Almost all the F&B operators spoken to echo a similar sentiment: that the music ban is harsh, and uncalled for. 

Level33’s managing director Martin Bém feels like that is no substitute for background music. The resulting environment is an unconducive one. “How eerie it feels to enter a silent restaurant,” he notes. He believes low-decibel, background tunes should be allowed. “[Ambient music] simply creates a certain atmosphere for the dining experience,” he adds. 

In a joint letter to the government sent on August 10 2021, over 850 members from the F&B industry – Savefnbsg, Singapore Cocktail Bar Association, and the Singapore Nightlife Business Association – called for the lift in background music curbs. They say: “Counter-intuitively, the lack of privacy between groups with no music has resulted in louder conversations and borderline inter-mingling amongst groups of strangers.” 

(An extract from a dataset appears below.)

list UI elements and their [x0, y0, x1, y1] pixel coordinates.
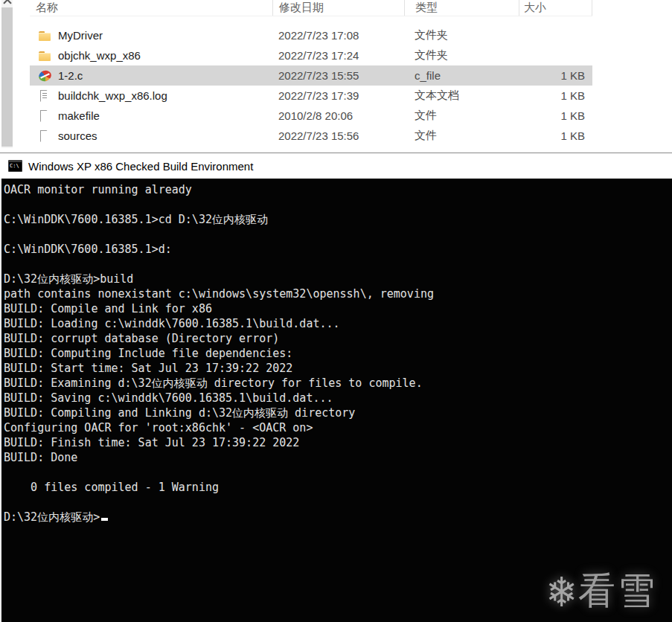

Allowing soft, background music only serves to promote a more enjoyable meal, and reinvigorate the battered F&B scene. Núria from Restaurant Gaig puts it poignantly: “People are feeling fatigued from the many rounds of changing measures and restrictions, and dining at restaurants is one of the limited pleasures they can still indulge in.”

“As a restaurateur, I feel sad and regretful that sometimes I am unable to offer the ideal ambience that gives my guests the best experience for a perfect meal.”